Tucked in the northwestern corner of Laos at the border of Myanmar and China, Muang Sing is one of the most diverse, strange, and fascinating places in Laos. This region has a Wild West feeling where the 95 villages and 12 ethnicities live side by side but seem to operate in their own world with different languages, dress and traditions. We spent our time here biking from Akha to Tai Lue to Hmong to Mien to Lolo villages, trying to pick up on the nuances and in the process, we were invited to a stay for a few days in Hmong village. Going from observer to a participant in this community—gathering water, feeding the pigs, teaching English, playing ball, sharing dinner and just hanging out–was so special. It reminded us that this what world travel is all about.
Getting to Muang Sing from Luang Prabang was a bit of battle. The first leg of our journey dropped us off at this desolate bus station at 4am and the next bus wasn’t arriving until 8am.
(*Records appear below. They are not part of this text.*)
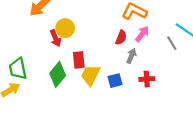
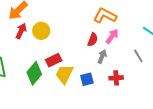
red arrow: (56, 38) -> (21, 31), moved, turned -133
gray line: (172, 43) -> (138, 56), moved
red rectangle: (79, 60) -> (54, 60), turned 70

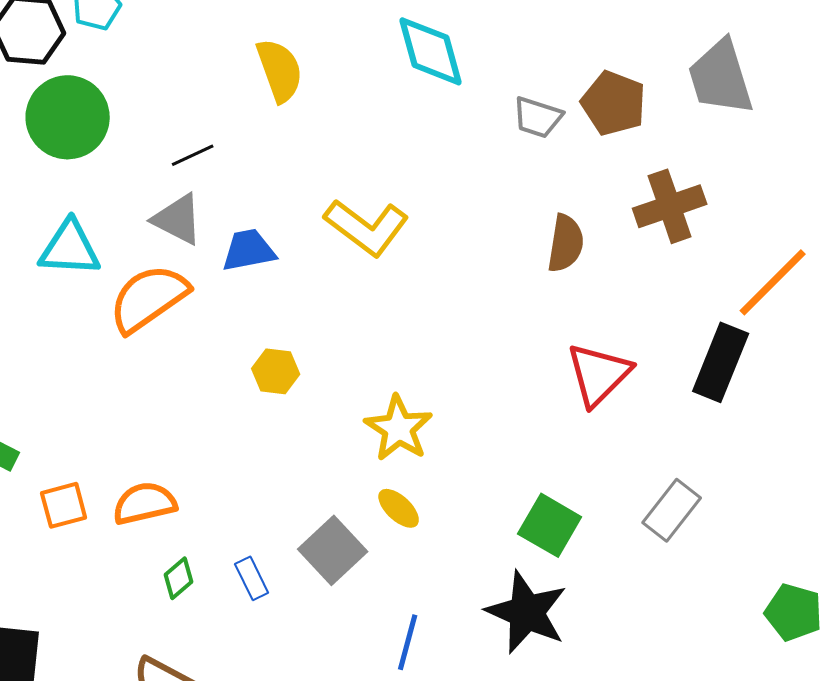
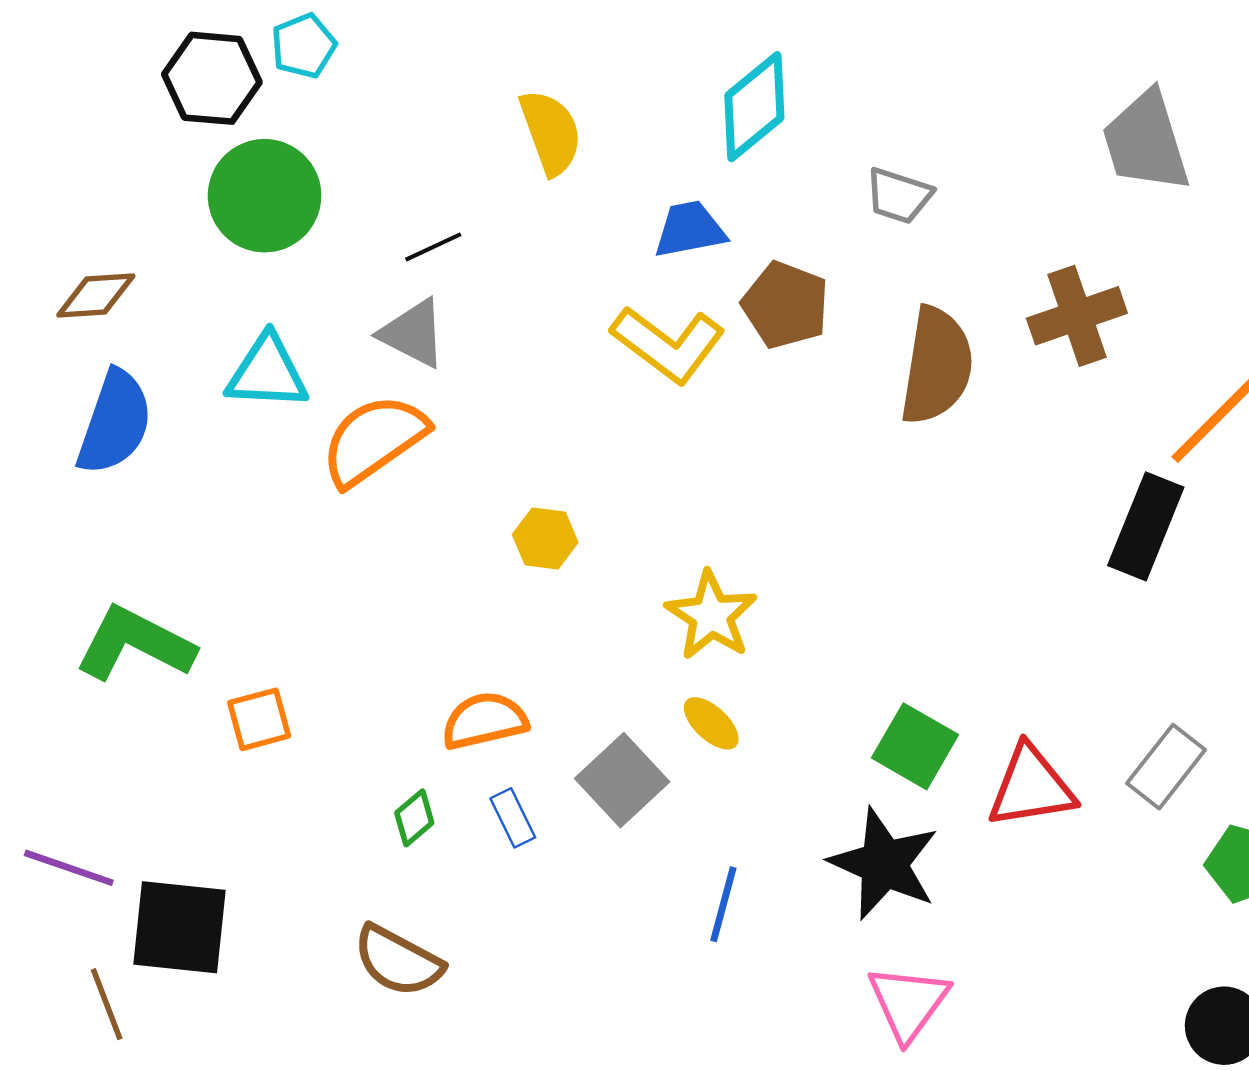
cyan diamond: (431, 51) -> (754, 107), turned 66
brown pentagon: (614, 103) -> (785, 305), moved
brown semicircle: (566, 243) -> (937, 366), size x1.5
blue trapezoid: (249, 250) -> (690, 229), moved
red triangle: (599, 374) -> (1031, 787), moved, turned 36
orange semicircle: (145, 503) -> (485, 721), moved
gray rectangle: (672, 510) -> (1166, 767), moved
This wasn’t a place we wanted to get our shuteye so we did a little blogging by jury-rigging our laptop power plug into their boob-tube entertainment center.
We managed to catch an earlier ride in the back of a pickup. We caught a nap on the floor and woke up here: The Muang Sing Market. It was an explosion of vegetables, meats, textiles, unidentifiable foods and beautifully weathered characters from the numerous local tribes behind each stall. We sat and ate some classic Lao noodle soup, loaded with spice and veggies, and took it all in. See the slideshow for more scenes from this market, including a gerbil being walked on a leash to his dinner demise.
The center of town is made of a few hotels, noodle stalls, a bike shop, and this town museum. Here we learned more about the town’s roller-coaster past. In the past 150 years, Thailand, France, Britain, America, and China (who are still leading the charge) have all tried to control this diverse area in some way shape or form from land to the opium trade.
The area is weaning themselves off opium production with China’s “rubber tree economic replacement program.” Money is flowing into the area but sadly huge swaths of forest are being clear cut for rubber trees and the locals are losing control of their land.
Our hotel was backed up to rice paddies that ran as far as the eye could see. As the sun headed west we sat on our balcony enjoying the scenery with a bottle of True Manhood, Laotian “Scotch” Whiskey. We naturally gravitated towards this Lone Ranger logo and its $1 price tag (yes, that is $1 for 750ml, not a typo) but when we read the tagline, “100% Special,” we knew it would be a winner (or make us blind).
The next day we rented bikes from a local guy named Tiger Man. He gave us a map and suggested we loop the area west of town to check out the Akah, Yao, and Tai villages. It was a wild and beautiful ride through huge stalks of sugar cane, banana tree farms, and rice paddies.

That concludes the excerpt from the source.